Stored data entries >>
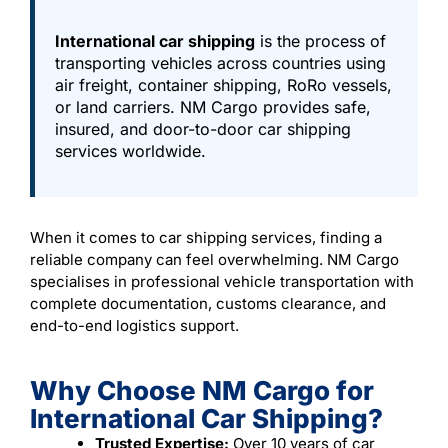
International car shipping
is the process of
transporting vehicles across countries using
air freight, container shipping, RoRo vessels,
or land carriers. NM Cargo provides safe,
insured, and door-to-door car shipping
services worldwide.
When it comes to car shipping services, finding a
reliable company can feel overwhelming. NM Cargo
specialises in professional vehicle transportation with
complete documentation, customs clearance, and
end-to-end logistics support.
Why Choose NM Cargo for
International Car Shipping?
Trusted Expertise:
Over 10 years of car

TASK TO COMPLETE >>
Restate each record from above word for word, excluding any picture it holds.

SOLUTION >>
International car shipping
is the process of
transporting vehicles across countries using
air freight, container shipping, RoRo vessels,
or land carriers. NM Cargo provides safe,
insured, and door-to-door car shipping
services worldwide.
When it comes to car shipping services, finding a
reliable company can feel overwhelming. NM Cargo
specialises in professional vehicle transportation with
complete documentation, customs clearance, and
end-to-end logistics support.
Why Choose NM Cargo for
International Car Shipping?
Trusted Expertise:
Over 10 years of car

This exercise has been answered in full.